Data excerpts
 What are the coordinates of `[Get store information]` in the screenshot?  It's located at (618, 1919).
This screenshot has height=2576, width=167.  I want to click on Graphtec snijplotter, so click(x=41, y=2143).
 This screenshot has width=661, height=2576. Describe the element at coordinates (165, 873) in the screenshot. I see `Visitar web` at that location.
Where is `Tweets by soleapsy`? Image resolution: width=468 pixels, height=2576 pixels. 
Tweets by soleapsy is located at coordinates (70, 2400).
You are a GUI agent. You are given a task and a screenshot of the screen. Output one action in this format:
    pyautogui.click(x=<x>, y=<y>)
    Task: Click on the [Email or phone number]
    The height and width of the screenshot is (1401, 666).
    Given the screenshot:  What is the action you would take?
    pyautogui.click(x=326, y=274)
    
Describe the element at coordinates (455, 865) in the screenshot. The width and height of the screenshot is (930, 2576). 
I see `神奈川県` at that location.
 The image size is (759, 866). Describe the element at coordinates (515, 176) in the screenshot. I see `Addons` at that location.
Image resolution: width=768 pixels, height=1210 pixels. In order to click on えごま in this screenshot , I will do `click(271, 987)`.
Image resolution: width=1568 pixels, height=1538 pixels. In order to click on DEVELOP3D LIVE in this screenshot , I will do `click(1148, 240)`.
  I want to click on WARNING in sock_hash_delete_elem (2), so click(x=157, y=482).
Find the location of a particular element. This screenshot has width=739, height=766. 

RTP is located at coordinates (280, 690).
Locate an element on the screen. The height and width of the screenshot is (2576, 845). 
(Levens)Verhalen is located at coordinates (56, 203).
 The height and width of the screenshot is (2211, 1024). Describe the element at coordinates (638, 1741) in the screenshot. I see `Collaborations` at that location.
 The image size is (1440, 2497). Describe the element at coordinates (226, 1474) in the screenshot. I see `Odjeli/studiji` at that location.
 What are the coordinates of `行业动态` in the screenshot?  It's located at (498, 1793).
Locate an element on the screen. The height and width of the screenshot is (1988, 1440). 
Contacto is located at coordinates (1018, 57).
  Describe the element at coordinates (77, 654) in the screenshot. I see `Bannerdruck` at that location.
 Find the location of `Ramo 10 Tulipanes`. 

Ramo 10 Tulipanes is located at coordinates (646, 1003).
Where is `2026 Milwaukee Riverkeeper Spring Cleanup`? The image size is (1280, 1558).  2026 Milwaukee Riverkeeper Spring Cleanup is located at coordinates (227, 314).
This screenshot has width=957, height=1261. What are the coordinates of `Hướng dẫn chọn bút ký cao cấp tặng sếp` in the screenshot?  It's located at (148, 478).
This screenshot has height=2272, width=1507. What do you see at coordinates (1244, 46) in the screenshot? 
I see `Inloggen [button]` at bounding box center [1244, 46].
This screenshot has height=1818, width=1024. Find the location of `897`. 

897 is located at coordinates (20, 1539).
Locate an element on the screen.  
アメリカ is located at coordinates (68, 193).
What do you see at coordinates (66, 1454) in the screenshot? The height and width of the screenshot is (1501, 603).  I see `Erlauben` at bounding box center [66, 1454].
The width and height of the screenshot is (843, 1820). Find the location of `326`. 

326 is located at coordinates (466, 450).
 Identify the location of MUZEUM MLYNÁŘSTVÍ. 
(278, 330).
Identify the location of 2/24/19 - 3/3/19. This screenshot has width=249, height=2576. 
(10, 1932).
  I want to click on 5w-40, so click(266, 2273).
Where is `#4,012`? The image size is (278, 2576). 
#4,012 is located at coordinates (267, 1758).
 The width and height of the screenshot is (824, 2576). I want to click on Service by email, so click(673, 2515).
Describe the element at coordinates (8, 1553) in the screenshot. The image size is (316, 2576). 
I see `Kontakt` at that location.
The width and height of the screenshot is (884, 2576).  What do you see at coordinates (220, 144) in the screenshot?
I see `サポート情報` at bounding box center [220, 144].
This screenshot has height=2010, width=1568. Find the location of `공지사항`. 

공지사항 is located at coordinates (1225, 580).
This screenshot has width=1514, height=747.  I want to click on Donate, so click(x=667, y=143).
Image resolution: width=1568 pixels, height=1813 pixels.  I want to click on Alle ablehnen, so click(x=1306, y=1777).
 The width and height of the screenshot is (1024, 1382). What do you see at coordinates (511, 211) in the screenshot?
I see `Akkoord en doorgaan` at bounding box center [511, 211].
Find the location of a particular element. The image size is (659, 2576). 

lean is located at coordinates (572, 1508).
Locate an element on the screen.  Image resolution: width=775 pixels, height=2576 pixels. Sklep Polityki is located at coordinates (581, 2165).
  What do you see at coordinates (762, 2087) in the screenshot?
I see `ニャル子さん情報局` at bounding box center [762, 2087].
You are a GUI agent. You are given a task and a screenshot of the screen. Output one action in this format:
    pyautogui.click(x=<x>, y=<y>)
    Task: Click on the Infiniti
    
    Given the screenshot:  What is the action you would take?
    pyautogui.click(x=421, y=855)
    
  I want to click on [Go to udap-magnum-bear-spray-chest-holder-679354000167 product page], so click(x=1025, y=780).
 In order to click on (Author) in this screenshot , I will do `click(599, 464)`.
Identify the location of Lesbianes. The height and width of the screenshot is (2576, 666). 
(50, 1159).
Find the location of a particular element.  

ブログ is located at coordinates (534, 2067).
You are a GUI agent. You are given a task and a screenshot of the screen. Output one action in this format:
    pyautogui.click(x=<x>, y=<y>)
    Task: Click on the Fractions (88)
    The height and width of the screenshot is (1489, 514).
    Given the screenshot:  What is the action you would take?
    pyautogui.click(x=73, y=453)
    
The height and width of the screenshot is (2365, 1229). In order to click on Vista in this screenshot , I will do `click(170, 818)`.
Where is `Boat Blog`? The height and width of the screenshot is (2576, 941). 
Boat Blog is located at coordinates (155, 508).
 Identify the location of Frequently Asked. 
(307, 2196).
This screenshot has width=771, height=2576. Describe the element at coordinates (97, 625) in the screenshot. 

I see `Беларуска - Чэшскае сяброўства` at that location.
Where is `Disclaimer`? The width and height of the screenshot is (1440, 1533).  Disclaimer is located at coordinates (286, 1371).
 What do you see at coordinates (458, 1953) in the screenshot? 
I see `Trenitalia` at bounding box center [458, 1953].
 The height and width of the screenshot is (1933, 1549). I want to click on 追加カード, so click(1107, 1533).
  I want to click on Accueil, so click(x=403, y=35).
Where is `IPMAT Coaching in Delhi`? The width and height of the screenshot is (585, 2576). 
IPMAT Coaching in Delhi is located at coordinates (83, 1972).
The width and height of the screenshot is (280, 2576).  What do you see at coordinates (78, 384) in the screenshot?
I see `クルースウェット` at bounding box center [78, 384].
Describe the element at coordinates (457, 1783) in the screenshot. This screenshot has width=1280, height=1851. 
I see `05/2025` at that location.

Exercise brief
The lines to copy run from the start of the records above through the line holding "Task: Click on the [Email"; give them exactly, both ends included, and nothing else.

Result of the task
 What are the coordinates of `[Get store information]` in the screenshot?  It's located at (618, 1919).
This screenshot has height=2576, width=167.  I want to click on Graphtec snijplotter, so click(x=41, y=2143).
 This screenshot has width=661, height=2576. Describe the element at coordinates (165, 873) in the screenshot. I see `Visitar web` at that location.
Where is `Tweets by soleapsy`? Image resolution: width=468 pixels, height=2576 pixels. 
Tweets by soleapsy is located at coordinates (70, 2400).
You are a GUI agent. You are given a task and a screenshot of the screen. Output one action in this format:
    pyautogui.click(x=<x>, y=<y>)
    Task: Click on the [Email or phone number]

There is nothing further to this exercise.